EXERCISE AIM ▸ All the entries need to be quoted exactly, apart from the pictures, which you should drop.

TASK INPUT ▸

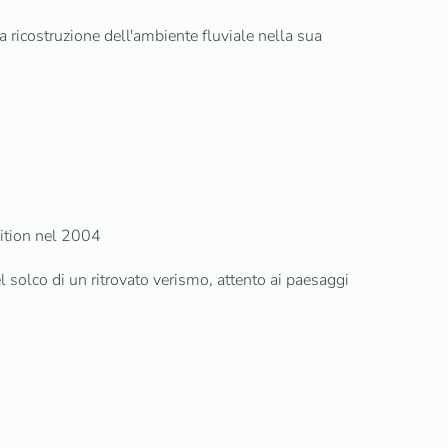
a ricostruzione dell'ambiente fluviale nella sua
dition nel 2004
l solco di un ritrovato verismo, attento ai paesaggi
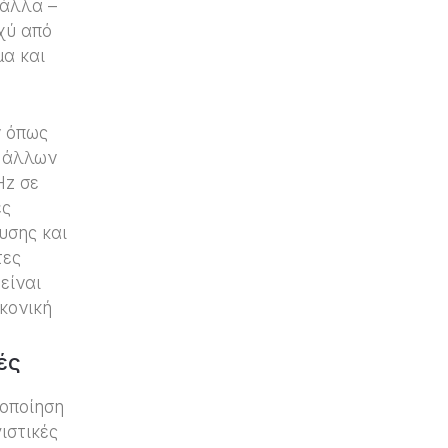
 άλλα –
χύ από
μα και
ν όπως
ι άλλων
Hz σε
ές
υσης και
τες
είναι
κονική
ές
λοποίηση
ιστικές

ANSWER TO THE EXERCISE ▸
a ricostruzione dell'ambiente fluviale nella sua
dition nel 2004
l solco di un ritrovato verismo, attento ai paesaggi
 άλλα –
χύ από
μα και
ν όπως
ι άλλων
Hz σε
ές
υσης και
τες
είναι
κονική
ές
λοποίηση
ιστικές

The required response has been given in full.